Um comentário crítico na revista apresenta uma mudança analítica notável. Afirma o imobiliário como a principal indústria da economia nacional e a principal reserva de riqueza nacional, ao mesmo tempo que enfatiza as suas principais características como activo financeiro. Além de reconhecer mudanças fundamentais na oferta e na procura, o artigo reconhece que a restauração da confiança será um processo gradual. Consequentemente, defende a implementação da política, rejeição Abordagens a fragmentos do passado para solidificar expectativas.
Este é um afastamento estratégico da retórica dos últimos cinco anos. Isto sugere que o medalhão político, que se moveu decisivamente no sentido da contenção de custos, está a avançar no sentido da estabilização dos activos.
Para compreender esta mudança, é preciso reconhecer as duas escolas rivais que moldaram a política económica chinesa.

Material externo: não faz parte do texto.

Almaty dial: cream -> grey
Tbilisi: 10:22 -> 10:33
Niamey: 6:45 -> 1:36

A escola de ativos considera o setor imobiliário o principal multiplicador de crédito da economia. Nesta perspetiva, o aumento dos preços cria riqueza para as famílias e um motor financeiro de alta octanagem para os governos locais. Este campo dominou a década até 2015, especialmente depois Anúncio Propriedade em 2003 como indústria pilar.

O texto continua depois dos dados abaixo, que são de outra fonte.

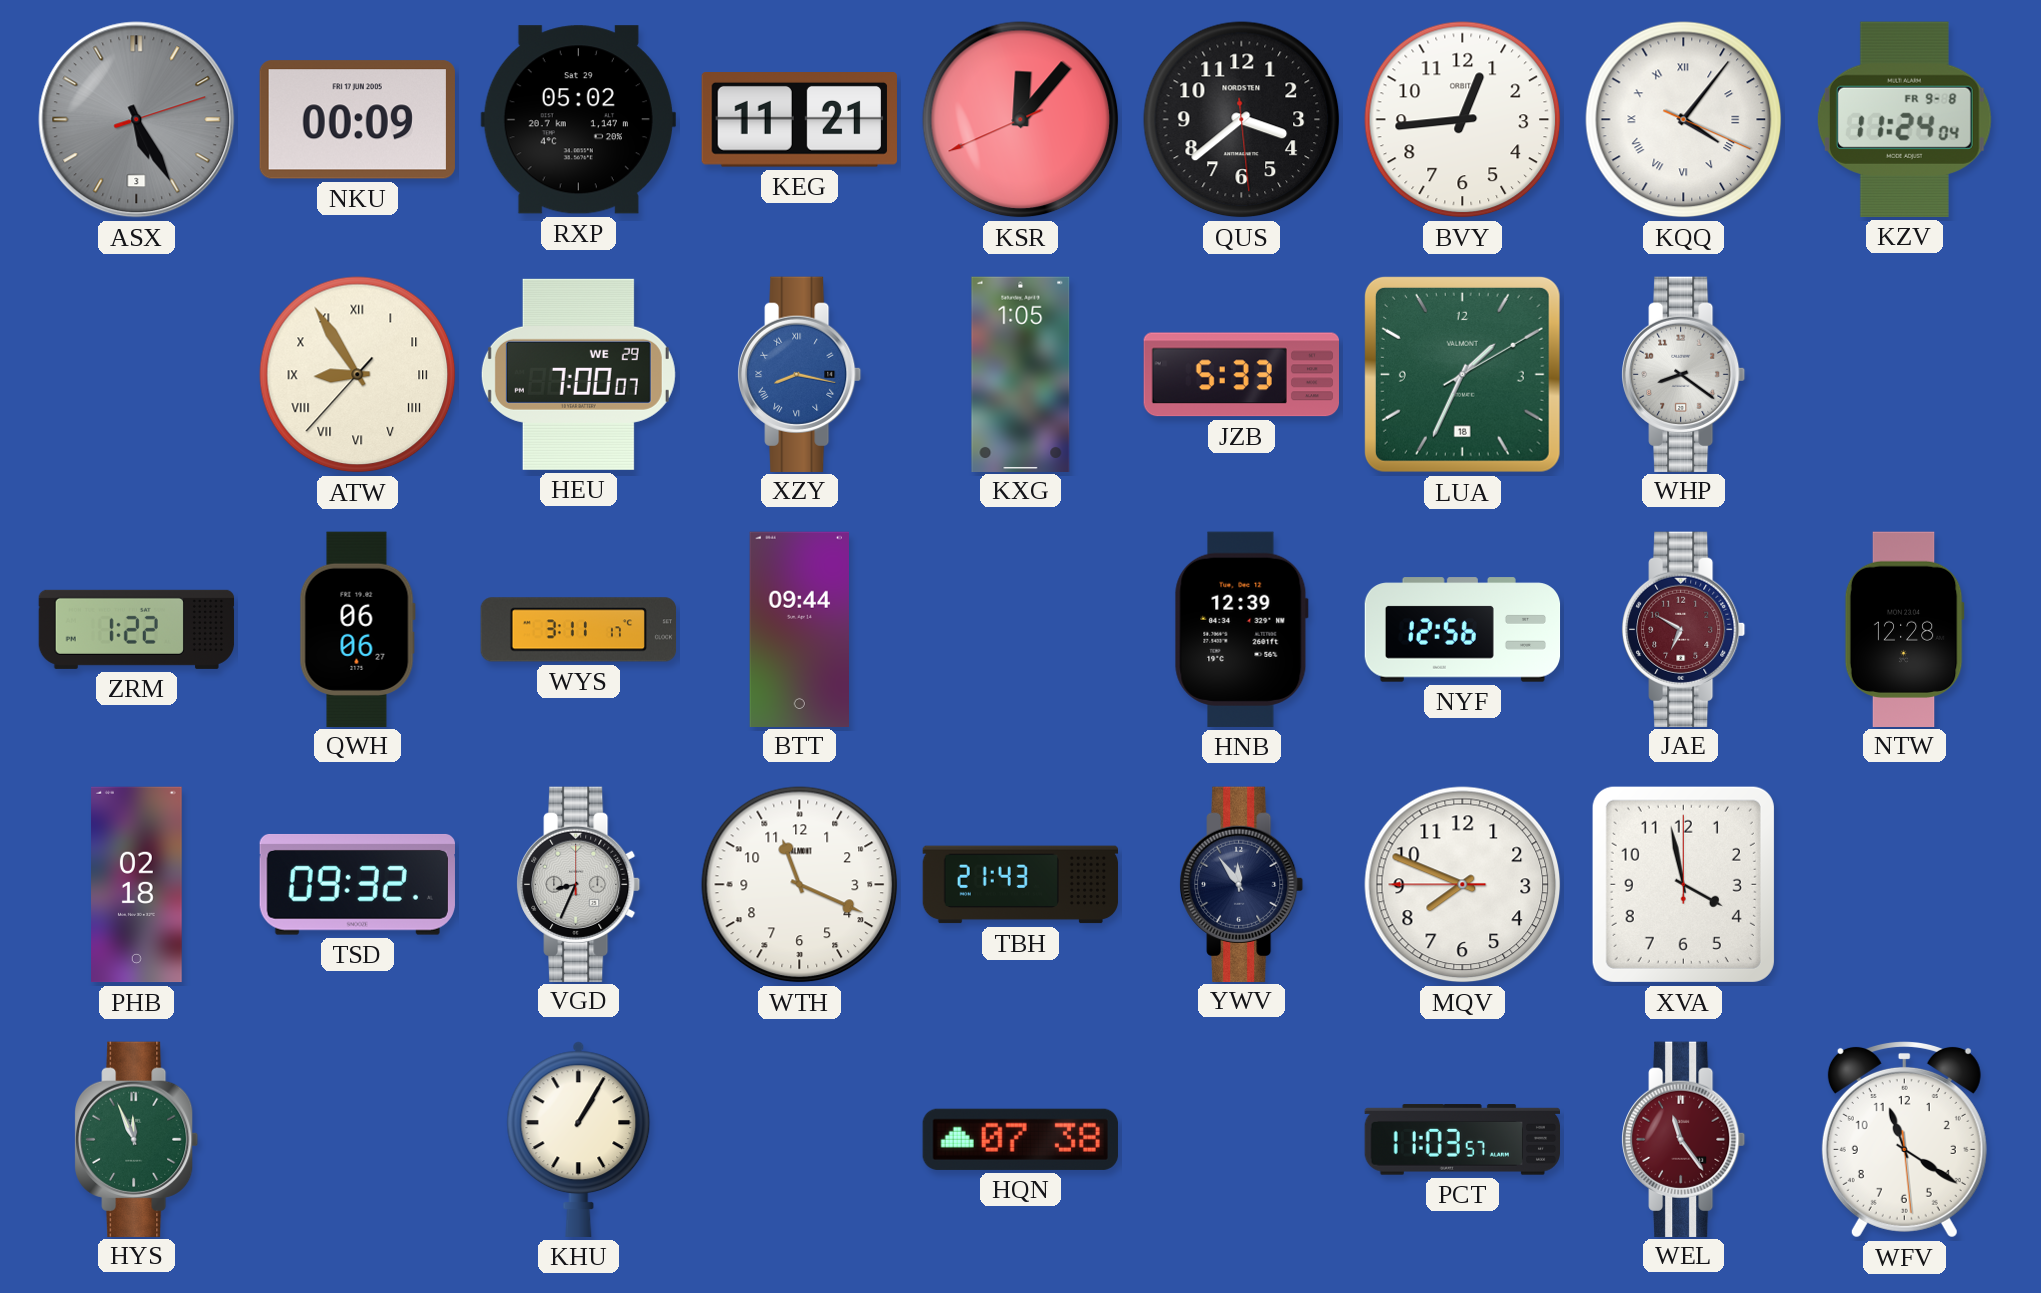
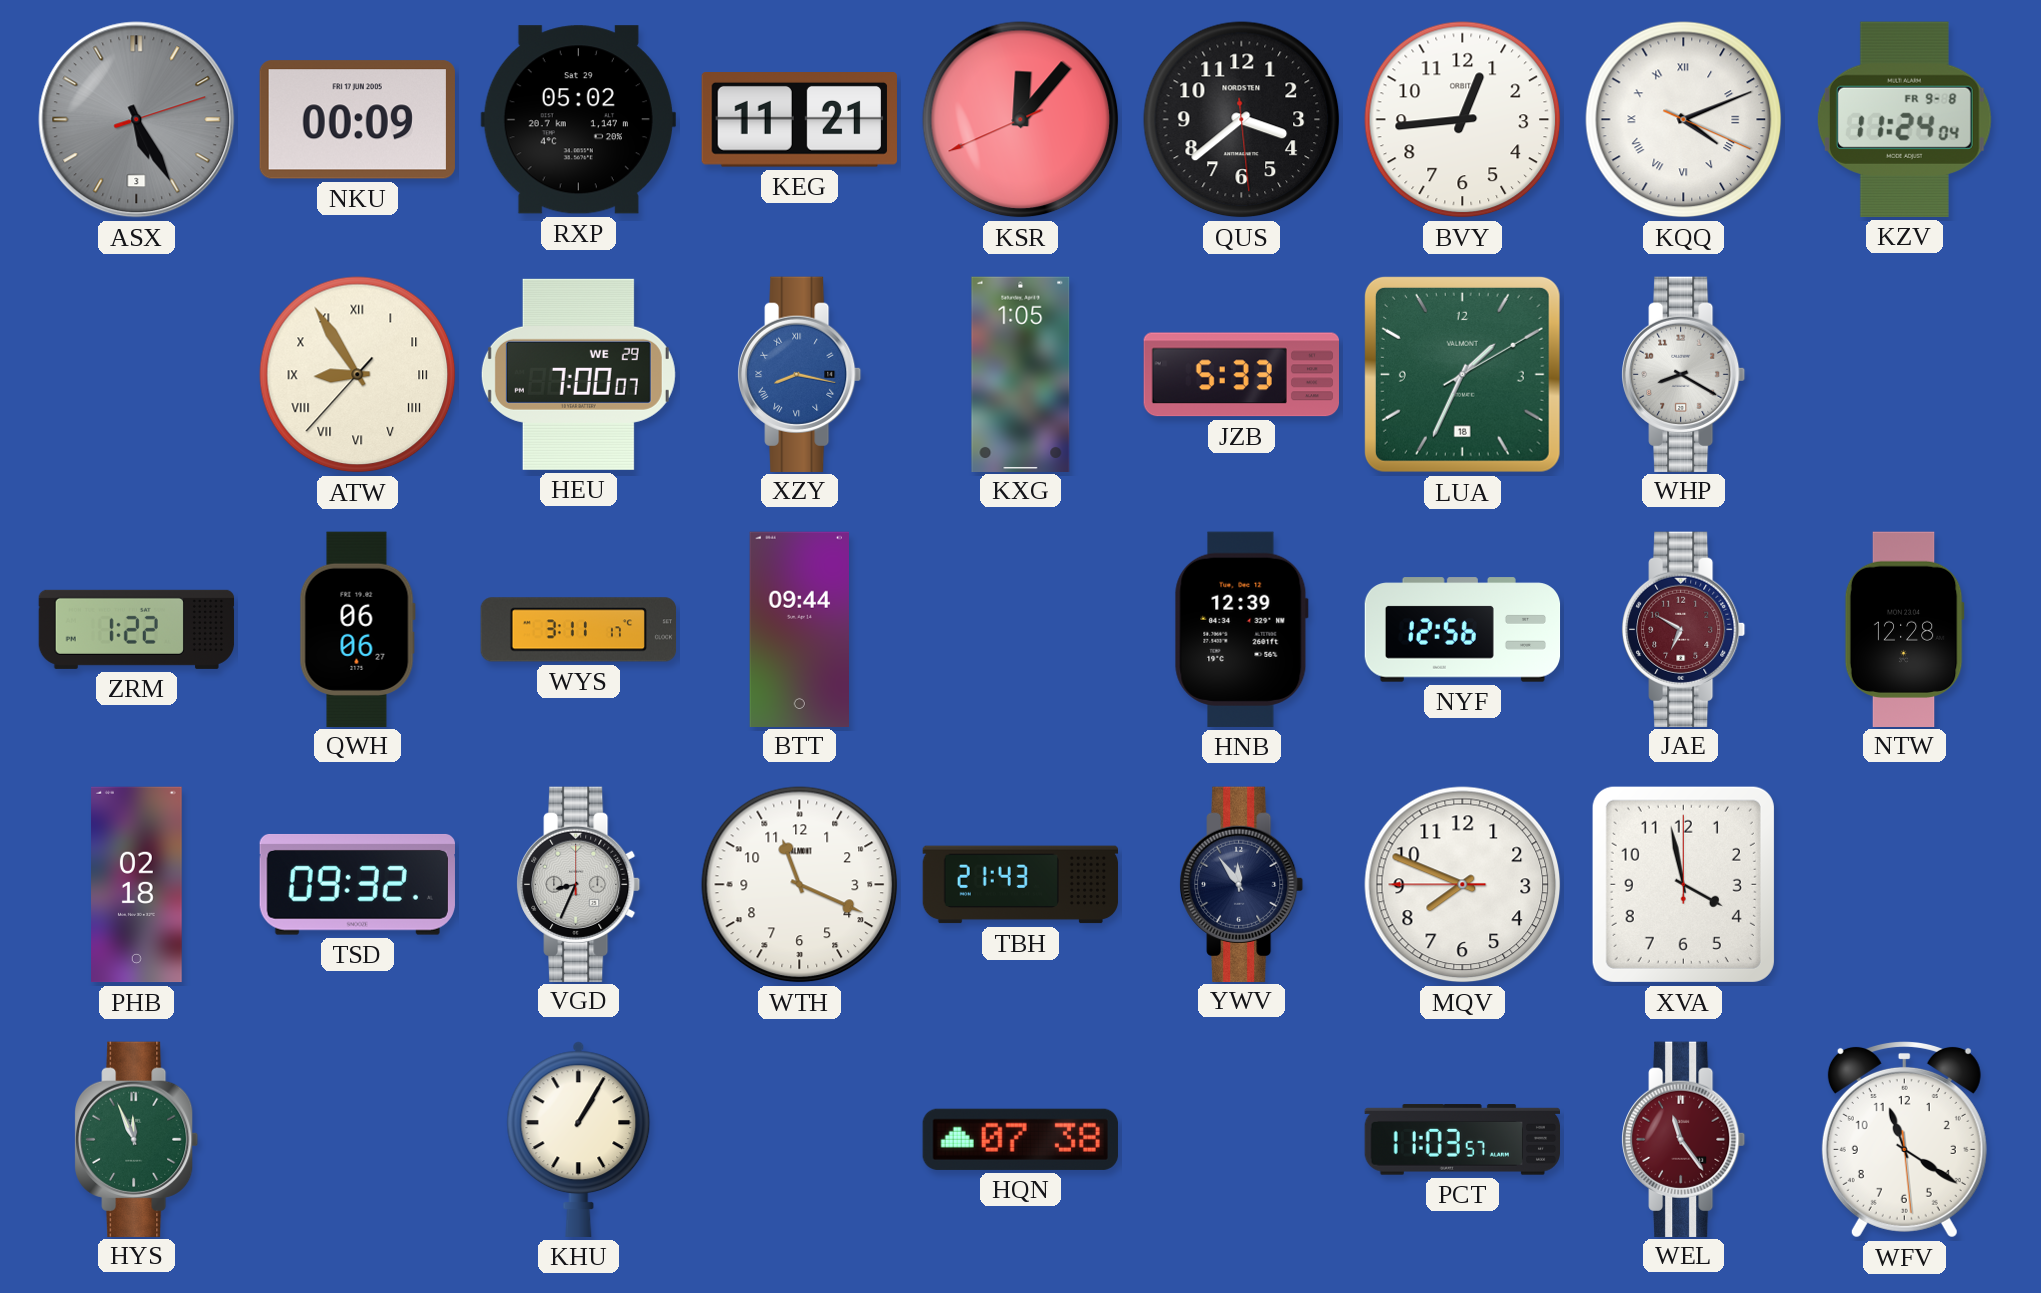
KQQ: 4:06 -> 4:11
WHP: 8:21 -> 8:20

Em contraste, a escola do custo, que ganhou vantagem em 2016, via a propriedade como uma barreira estrutural à produtividade. Ao defender o princípio de que a habitação servia para abrigo e não para especulação, procurou reduzir os custos laborais e redireccionar o capital para a inovação. Sua lógica concluiu Política das “Três Linhas Vermelhas” de 2020, que procurou moderar sistematicamente a intensidade financeira do imobiliário.